**Problem to solve**.
Give the data again exactly, without its images.

**Stored dataset items**.
========================
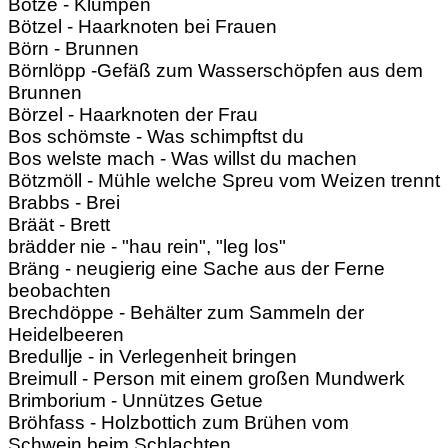
Botze - Klumpen
Bötzel - Haarknoten bei Frauen
Börn - Brunnen
Börnlöpp -Gefäß zum Wasserschöpfen aus dem
Brunnen
Börzel - Haarknoten der Frau
Bos schömste - Was schimpftst du
Bos welste mach - Was willst du machen
Bötzmöll - Mühle welche Spreu vom Weizen trennt
Brabbs - Brei
Bräät - Brett
brädder nie - "hau rein", "leg los"
Bräng - neugierig eine Sache aus der Ferne
beobachten
Brechdöppe - Behälter zum Sammeln der
Heidelbeeren
Bredullje - in Verlegenheit bringen
Breimull - Person mit einem großen Mundwerk
Brimborium - Unnützes Getue
Bröhfass - Holzbottich zum Brühen vom
Schwein beim Schlachten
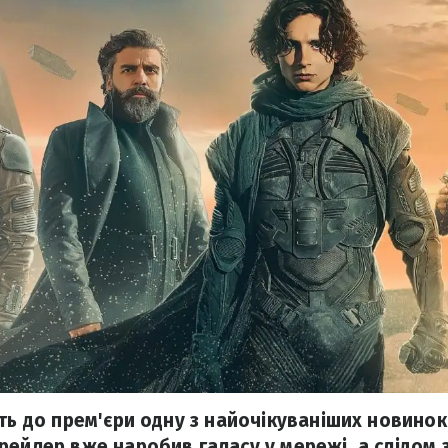
ть до прем'єри одну з найочікуваніших новинок
рейлер вже наробив галасу у мережі, а слідом 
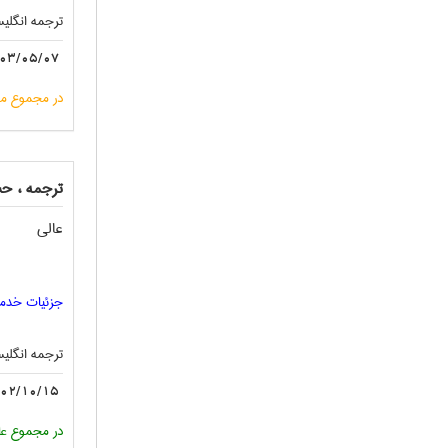
ترجمه انگليس
03/05/07
در مجموع مت
ترجمه ، حس
عالی
جزئیات خدم
ترجمه انگليس
02/10/15
در مجموع عا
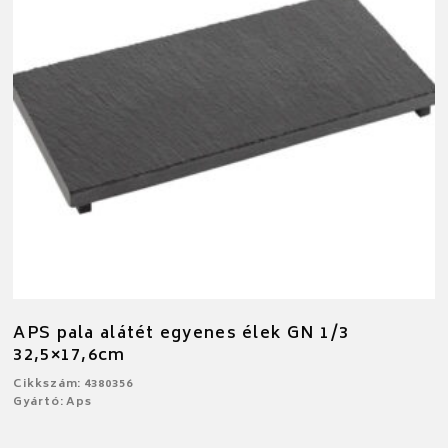
APS pala alátét egyenes élek GN 1/3
32,5×17,6cm
Cikkszám: 4380356
Gyártó: Aps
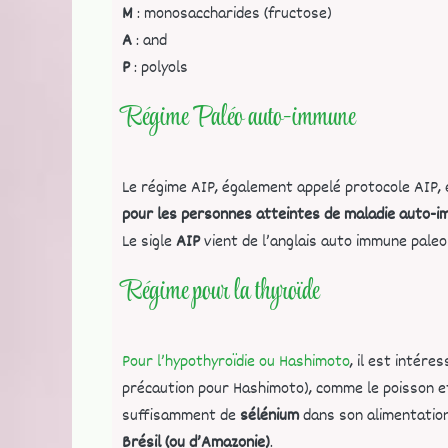
M
: monosaccharides (fructose)
A
: and
P
: polyols
Régime Paléo auto-immune
Le régime AIP, également appelé protocole AIP, 
pour les personnes atteintes de maladie auto-i
Le sigle
AIP
vient de l’anglais auto immune pale
Régime pour la thyroïde
Pour l’hypothyroïdie ou Hashimoto
, il est intére
précaution pour Hashimoto), comme le poisson et
suffisamment de
sélénium
dans son alimentation
Brésil (ou d’Amazonie)
.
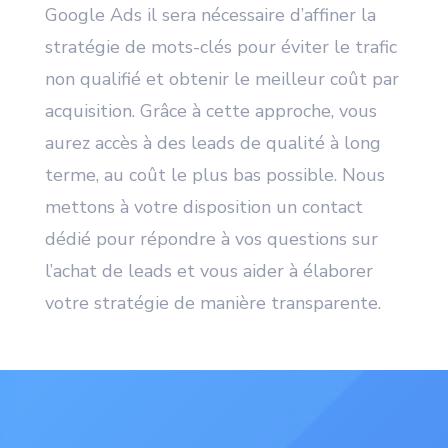
Google Ads il sera nécessaire d’affiner la
stratégie de mots-clés pour éviter le trafic
non qualifié et obtenir le meilleur coût par
acquisition. Grâce à cette approche, vous
aurez accès à des leads de qualité à long
terme, au coût le plus bas possible. Nous
mettons à votre disposition un contact
dédié pour répondre à vos questions sur
l’achat de leads et vous aider à élaborer
votre stratégie de manière transparente.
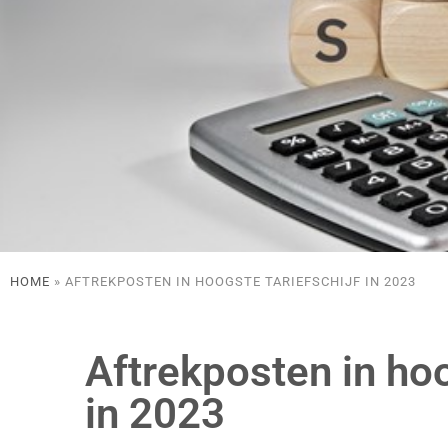
HOME
»
AFTREKPOSTEN IN HOOGSTE TARIEFSCHIJF IN 2023
Aftrekposten in hoo
in 2023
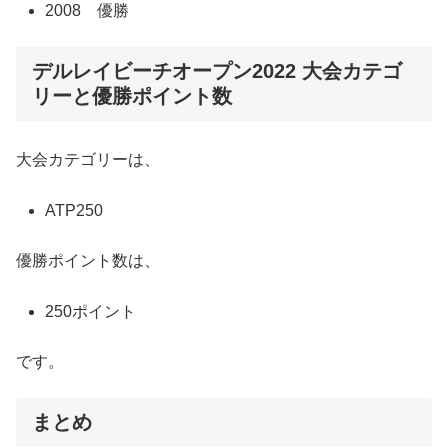
2008 優勝
デルレイビーチオープン2022 大会カテゴ
リーと優勝ポイント数
大会カテゴリーは、
ATP250
優勝ポイント数は、
250ポイント
です。
まとめ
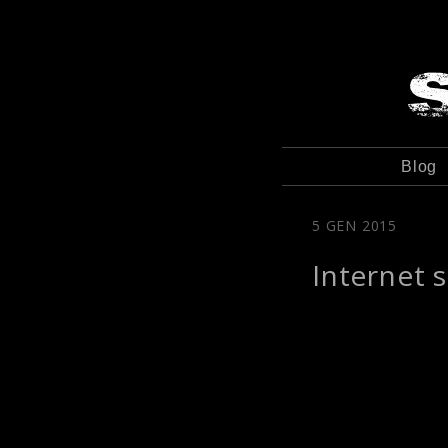
Blog
5 GEN 2015
Internet 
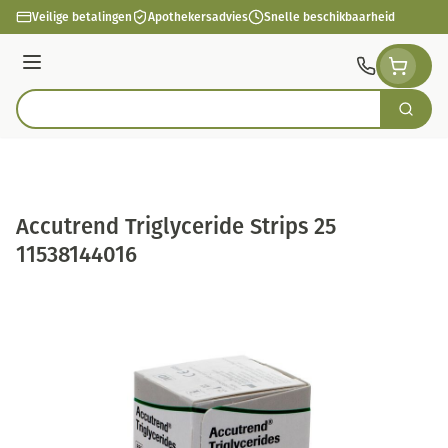
Ga naar de inhoud
Veilige betalingen
Apothekersadvies
Snelle beschikbaarheid
Menu
Zoek
Product, merk, categorie...
Accutrend Triglyceride Strips 25
11538144016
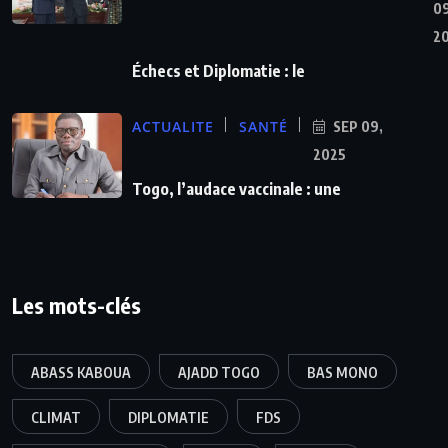
09
2
Échecs et Diplomatie : le
ACTUALITE
SANTÉ
SEP 09,
2025
Togo, l’audace vaccinale : une
Les mots-clés
ABASS KABOUA
AJADD TOGO
BAS MONO
CLIMAT
DIPLOMATIE
FDS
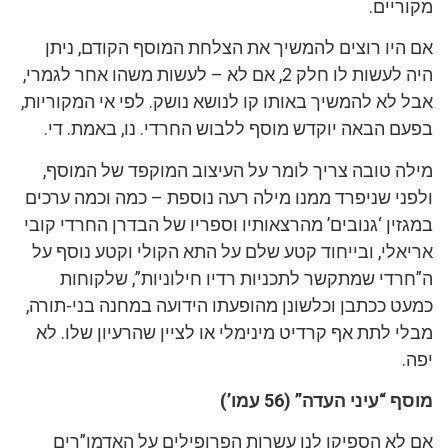
מקוריים.
אם היו רוצים להמשיך את הצלחת המוסף הקודם, ניתן
היה לעשות לו חלק 2, אם לא – לעשות משהו אחר לגמרי,
אבל לא להמשיך באותו קו לנושא נושק. לפי אי המקוריות,
בפעם הבאה יוקדש מוסף ללבוש החרדי. נו, באמת. די.
מילה טובה צריך לומר על העיצוב המוקפד של המוסף,
ולפני שניפרד ממנו מילה רעה נוספת – כמה וכמה ערכים
במגזין ‘גנובים’ מהרצאותיו וספריו של הבדרן החרדי קובי
אריאלי, ובייחוד קטע שלם על התא הקולי וקטע נוסף על
ה”חרדי שמתקשר לתכניות רדיו חילוניות”, שלקוחות
כמעט ככתבן וכלשונן מהופעתו הידועה במחנה בני-תורה,
מבלי לתת אף קרדיט מינימלי או לציין שהרעיון שלו. לא
יפה.
מוסף “עיני העדה” (56 עמו’)
אם לא הספיקו לנו עשרות הפרופילים על האדמו”רים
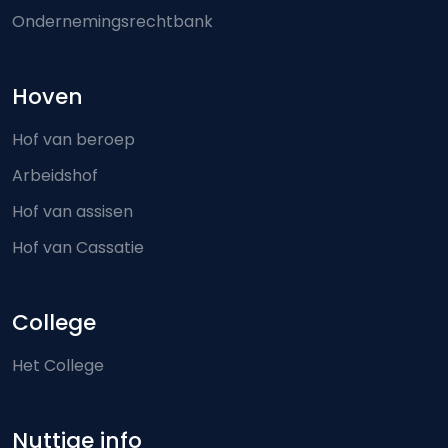
Ondernemingsrechtbank
Hoven
Hof van beroep
Arbeidshof
Hof van assisen
Hof van Cassatie
College
Het College
Nuttige info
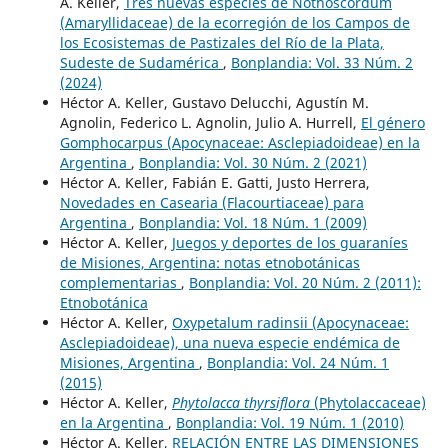
A. Keller,
Tres nuevas especies de Nothoscordum
(Amaryllidaceae) de la ecorregión de los Campos de
los Ecosistemas de Pastizales del Río de la Plata,
Sudeste de Sudamérica
,
Bonplandia: Vol. 33 Núm. 2
(2024)
Héctor A. Keller, Gustavo Delucchi, Agustín M.
Agnolin, Federico L. Agnolin, Julio A. Hurrell,
El género
Gomphocarpus (Apocynaceae: Asclepiadoideae) en la
Argentina
,
Bonplandia: Vol. 30 Núm. 2 (2021)
Héctor A. Keller, Fabián E. Gatti, Justo Herrera,
Novedades en Casearia (Flacourtiaceae) para
Argentina
,
Bonplandia: Vol. 18 Núm. 1 (2009)
Héctor A. Keller,
Juegos y deportes de los guaraníes
de Misiones, Argentina: notas etnobotánicas
complementarias
,
Bonplandia: Vol. 20 Núm. 2 (2011):
Etnobotánica
Héctor A. Keller,
Oxypetalum radinsii (Apocynaceae:
Asclepiadoideae), una nueva especie endémica de
Misiones, Argentina
,
Bonplandia: Vol. 24 Núm. 1
(2015)
Héctor A. Keller,
Phytolacca thyrsiflora
(Phytolaccaceae)
en la Argentina
,
Bonplandia: Vol. 19 Núm. 1 (2010)
Héctor A. Keller,
RELACIÓN ENTRE LAS DIMENSIONES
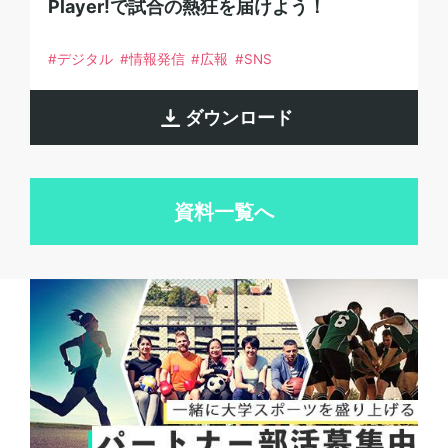
Player!で試合の熱狂を届けよう！
デジタル
情報発信
広報
SNS
ダウンロード
資料一覧へ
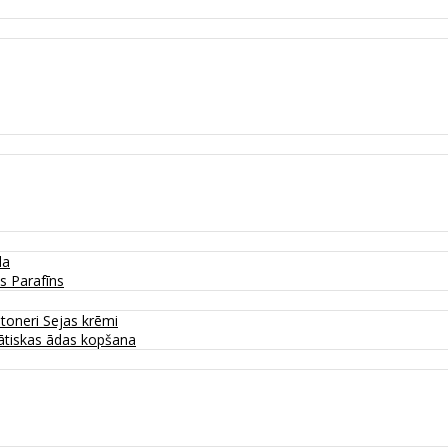
da
as
Parafīns
 toneri
Sejas krēmi
tiskas ādas kopšana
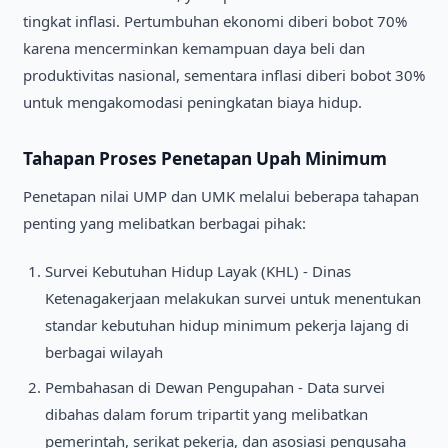
tingkat inflasi. Pertumbuhan ekonomi diberi bobot 70%
karena mencerminkan kemampuan daya beli dan
produktivitas nasional, sementara inflasi diberi bobot 30%
untuk mengakomodasi peningkatan biaya hidup.
Tahapan Proses Penetapan Upah Minimum
Penetapan nilai UMP dan UMK melalui beberapa tahapan
penting yang melibatkan berbagai pihak:
Survei Kebutuhan Hidup Layak (KHL) - Dinas
Ketenagakerjaan melakukan survei untuk menentukan
standar kebutuhan hidup minimum pekerja lajang di
berbagai wilayah
Pembahasan di Dewan Pengupahan - Data survei
dibahas dalam forum tripartit yang melibatkan
pemerintah, serikat pekerja, dan asosiasi pengusaha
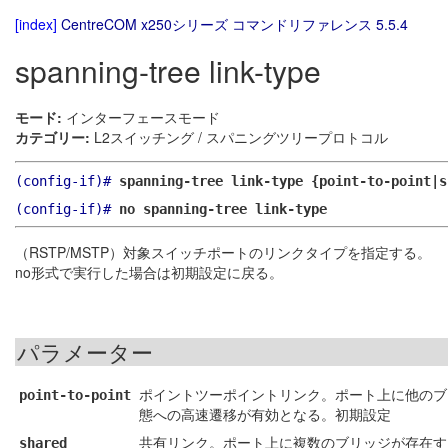
[index]
CentreCOM x250シリーズ コマンドリファレンス 5.5.4
spanning-tree link-type
モード:
インターフェースモード
カテゴリー:
L2スイッチング / スパニングツリープロトコル
(config-if)#
spanning-tree link-type {point-to-point|s
(config-if)#
no spanning-tree link-type
（RSTP/MSTP）対象スイッチポートのリンクタイプを指定する。
no形式で実行した場合は初期設定に戻る。
パラメーター
ポイントツーポイントリンク。ポート上に他のブ
point-to-point
態への高速遷移が有効となる。初期設定
共有リンク。ポート上に複数のブリッジが存在す
shared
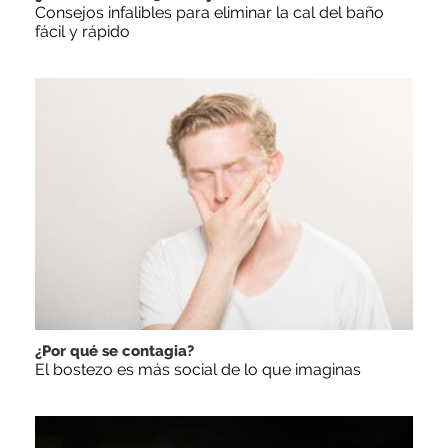
Consejos infalibles para eliminar la cal del baño
fácil y rápido
¿Por qué se contagia?
El bostezo es más social de lo que imaginas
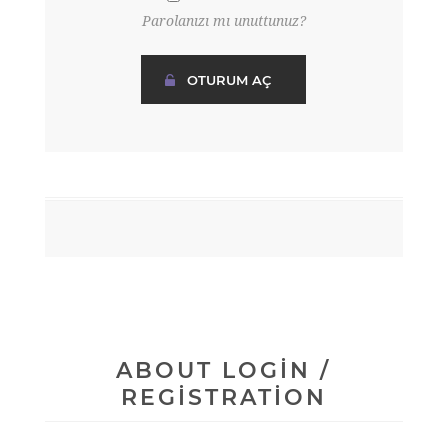
Parolanızı mı unuttunuz?
ABOUT LOGIN /
REGISTRATION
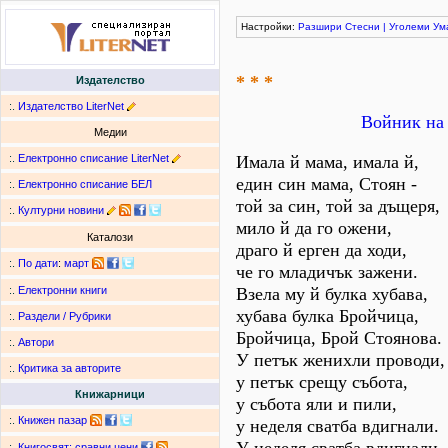
Настройки:
Разшири
Стесни
|
Уголеми
Ум
* * *
Издателство
:.
Издателство LiterNet
Войник на 
Медии
:.
Електронно списание LiterNet
Имала й мама, имала й,
един син мама, Стоян -
:.
Електронно списание БЕЛ
той за син, той за дъщеря,
:.
Културни новини
мило й да го ожени,
Каталози
драго й ерген да ходи,
:.
По дати
:
март
че го младичък зажени.
Взела му й булка хубава,
:.
Електронни книги
хубава булка Бройчица,
:.
Раздели / Рубрики
Бройчица, Брой Стоянова.
:.
Автори
У петък женихли проводи,
:.
Критика за авторите
у петък срещу събота,
Книжарници
у събота яли и пили,
:.
Книжен пазар
у неделя сватба вдигнали.
:.
Книгосвят: сравни цени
========================
**Result**.
Botze - Klumpen
Bötzel - Haarknoten bei Frauen
Börn - Brunnen
Börnlöpp -Gefäß zum Wasserschöpfen aus dem
Brunnen
Börzel - Haarknoten der Frau
Bos schömste - Was schimpftst du
Bos welste mach - Was willst du machen
Bötzmöll - Mühle welche Spreu vom Weizen trennt
Brabbs - Brei
Bräät - Brett
brädder nie - "hau rein", "leg los"
Bräng - neugierig eine Sache aus der Ferne
beobachten
Brechdöppe - Behälter zum Sammeln der
Heidelbeeren
Bredullje - in Verlegenheit bringen
Breimull - Person mit einem großen Mundwerk
Brimborium - Unnützes Getue
Bröhfass - Holzbottich zum Brühen vom
Schwein beim Schlachten
ть до прем'єри одну з найочікуваніших новинок
рейлер вже наробив галасу у мережі, а слідом 
ترجمه انگليس
03/05/07
در مجموع مت
ترجمه ، حس
عالی
جزئیات خدم
ترجمه انگليس
02/10/15
در مجموع عا
APS pala alátét egyenes élek GN 1/3
32,5×17,6cm
Cikkszám: 4380356
Gyártó: Aps
M
: monosaccharides (fructose)
A
: and
P
: polyols
Régime Paléo auto-immune
Le régime AIP, également appelé protocole AIP, 
pour les personnes atteintes de maladie auto-i
Le sigle
AIP
vient de l’anglais auto immune pale
Régime pour la thyroïde
Pour l’hypothyroïdie ou Hashimoto
, il est intére
précaution pour Hashimoto), comme le poisson et
suffisamment de
sélénium
dans son alimentation
Brésil (ou d’Amazonie)
.
Google Ads il sera nécessaire d’affiner la
stratégie de mots-clés pour éviter le trafic
non qualifié et obtenir le meilleur coût par
acquisition. Grâce à cette approche, vous
aurez accès à des leads de qualité à long
terme, au coût le plus bas possible. Nous
mettons à votre disposition un contact
dédié pour répondre à vos questions sur
l’achat de leads et vous aider à élaborer
votre stratégie de manière transparente.
HOME
»
AFTREKPOSTEN IN HOOGSTE TARIEFSCHIJF IN 2023
Aftrekposten in hoo
in 2023
2008 優勝
デルレイビーチオープン2022 大会カテゴ
リーと優勝ポイント数
大会カテゴリーは、
ATP250
優勝ポイント数は、
250ポイント
です。
まとめ
Blog
5 GEN 2015
Internet 
Ga naar de inhoud
Veilige betalingen
Apothekersadvies
Snelle beschikbaarheid
Menu
Zoek
Product, merk, categorie...
Accutrend Triglyceride Strips 25
11538144016
09
2
Échecs et Diplomatie : le
ACTUALITE
SANTÉ
SEP 09,
2025
Togo, l’audace vaccinale : une
Les mots-clés
ABASS KABOUA
AJADD TOGO
BAS MONO
CLIMAT
DIPLOMATIE
FDS
מקוריים.
אם היו רוצים להמשיך את הצלחת המוסף הקודם, ניתן
היה לעשות לו חלק 2, אם לא – לעשות משהו אחר לגמרי,
אבל לא להמשיך באותו קו לנושא נושק. לפי אי המקוריות,
בפעם הבאה יוקדש מוסף ללבוש החרדי. נו, באמת. די.
מילה טובה צריך לומר על העיצוב המוקפד של המוסף,
ולפני שניפרד ממנו מילה רעה נוספת – כמה וכמה ערכים
במגזין ‘גנובים’ מהרצאותיו וספריו של הבדרן החרדי קובי
אריאלי, ובייחוד קטע שלם על התא הקולי וקטע נוסף על
ה”חרדי שמתקשר לתכניות רדיו חילוניות”, שלקוחות
כמעט ככתבן וכלשונן מהופעתו הידועה במחנה בני-תורה,
מבלי לתת אף קרדיט מינימלי או לציין שהרעיון שלו. לא
יפה.
מוסף “עיני העדה” (56 עמו’)
אם לא הספיקו לנו עשרות הפרופילים על האדמו”רים
Ondernemingsrechtbank
Hoven
Hof van beroep
Arbeidshof
Hof van assisen
Hof van Cassatie
College
Het College
Nuttige info
A. Keller,
Tres nuevas especies de Nothoscordum
(Amaryllidaceae) de la ecorregión de los Campos de
los Ecosistemas de Pastizales del Río de la Plata,
Sudeste de Sudamérica
,
Bonplandia: Vol. 33 Núm. 2
(2024)
Héctor A. Keller, Gustavo Delucchi, Agustín M.
Agnolin, Federico L. Agnolin, Julio A. Hurrell,
El género
Gomphocarpus (Apocynaceae: Asclepiadoideae) en la
Argentina
,
Bonplandia: Vol. 30 Núm. 2 (2021)
Héctor A. Keller, Fabián E. Gatti, Justo Herrera,
Novedades en Casearia (Flacourtiaceae) para
Argentina
,
Bonplandia: Vol. 18 Núm. 1 (2009)
Héctor A. Keller,
Juegos y deportes de los guaraníes
de Misiones, Argentina: notas etnobotánicas
complementarias
,
Bonplandia: Vol. 20 Núm. 2 (2011):
Etnobotánica
Héctor A. Keller,
Oxypetalum radinsii (Apocynaceae:
Asclepiadoideae), una nueva especie endémica de
Misiones, Argentina
,
Bonplandia: Vol. 24 Núm. 1
(2015)
Héctor A. Keller,
Phytolacca thyrsiflora
(Phytolaccaceae)
en la Argentina
,
Bonplandia: Vol. 19 Núm. 1 (2010)
Héctor A. Keller,
RELACIÓN ENTRE LAS DIMENSIONES
Player!で試合の熱狂を届けよう！
デジタル
情報発信
広報
SNS
ダウンロード
資料一覧へ
da
as
Parafīns
 toneri
Sejas krēmi
tiskas ādas kopšana
tingkat inflasi. Pertumbuhan ekonomi diberi bobot 70%
karena mencerminkan kemampuan daya beli dan
produktivitas nasional, sementara inflasi diberi bobot 30%
untuk mengakomodasi peningkatan biaya hidup.
Tahapan Proses Penetapan Upah Minimum
Penetapan nilai UMP dan UMK melalui beberapa tahapan
penting yang melibatkan berbagai pihak:
Survei Kebutuhan Hidup Layak (KHL) - Dinas
Ketenagakerjaan melakukan survei untuk menentukan
standar kebutuhan hidup minimum pekerja lajang di
berbagai wilayah
Pembahasan di Dewan Pengupahan - Data survei
dibahas dalam forum tripartit yang melibatkan
pemerintah, serikat pekerja, dan asosiasi pengusaha
[index]
CentreCOM x250シリーズ コマンドリファレンス 5.5.4
spanning-tree link-type
モード:
インターフェースモード
カテゴリー:
L2スイッチング / スパニングツリープロトコル
(config-if)#
spanning-tree link-type {point-to-point|s
(config-if)#
no spanning-tree link-type
（RSTP/MSTP）対象スイッチポートのリンクタイプを指定する。
no形式で実行した場合は初期設定に戻る。
パラメーター
ポイントツーポイントリンク。ポート上に他のブ
point-to-point
態への高速遷移が有効となる。初期設定
共有リンク。ポート上に複数のブリッジが存在す
shared
Consejos infalibles para eliminar la cal del baño
fácil y rápido
¿Por qué se contagia?
El bostezo es más social de lo que imaginas
Parolanızı mı unuttunuz?
ABOUT LOGIN /
REGISTRATION
Настройки:
Разшири
Стесни
|
Уголеми
Ум
* * *
Издателство
:.
Издателство LiterNet
Войник на 
Медии
:.
Електронно списание LiterNet
Имала й мама, имала й,
един син мама, Стоян -
:.
Електронно списание БЕЛ
той за син, той за дъщеря,
:.
Културни новини
мило й да го ожени,
Каталози
драго й ерген да ходи,
:.
По дати
:
март
че го младичък зажени.
Взела му й булка хубава,
:.
Електронни книги
хубава булка Бройчица,
:.
Раздели / Рубрики
Бройчица, Брой Стоянова.
:.
Автори
У петък женихли проводи,
:.
Критика за авторите
у петък срещу събота,
Книжарници
у събота яли и пили,
:.
Книжен пазар
у неделя сватба вдигнали.
:.
Книгосвят: сравни цени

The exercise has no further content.